** Opening Provided records block **

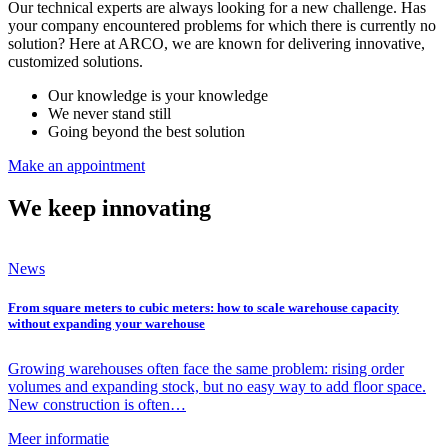
Our technical experts are always looking for a new challenge. Has
your company encountered problems for which there is currently no
solution? Here at ARCO, we are known for delivering innovative,
customized solutions.
Our knowledge is your knowledge
We never stand still
Going beyond the best solution
Make an appointment
We keep
innovating
News
From square meters to cubic meters: how to scale warehouse capacity
without expanding your warehouse
Growing warehouses often face the same problem: rising order
volumes and expanding stock, but no easy way to add floor space.
New construction is often…
Meer informatie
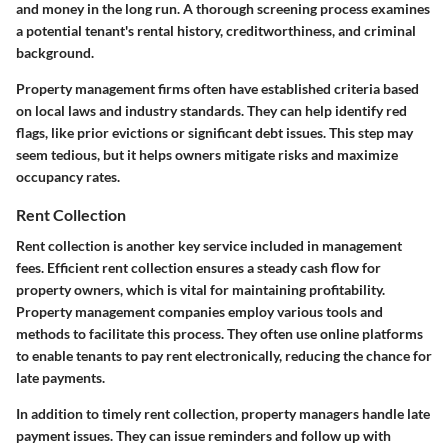
and money in the long run. A thorough screening process examines
a potential tenant's rental history, creditworthiness, and criminal
background.
Property management firms often have established criteria based
on local laws and industry standards. They can help identify red
flags, like prior evictions or significant debt issues. This step may
seem tedious, but it helps owners mitigate risks and maximize
occupancy rates.
Rent Collection
Rent collection is another key service included in management
fees. Efficient rent collection ensures a steady cash flow for
property owners, which is vital for maintaining profitability.
Property management companies employ various tools and
methods to facilitate this process. They often use online platforms
to enable tenants to pay rent electronically, reducing the chance for
late payments.
In addition to timely rent collection, property managers handle late
payment issues. They can issue reminders and follow up with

** Closing Provided records block **

Could you restate word for word the lines above from the one containing "solution? Here at" through the one containing "volumes and expanding", both included, and nothing else?

solution? Here at ARCO, we are known for delivering innovative,
customized solutions.
Our knowledge is your knowledge
We never stand still
Going beyond the best solution
Make an appointment
We keep
innovating
News
From square meters to cubic meters: how to scale warehouse capacity
without expanding your warehouse
Growing warehouses often face the same problem: rising order
volumes and expanding stock, but no easy way to add floor space.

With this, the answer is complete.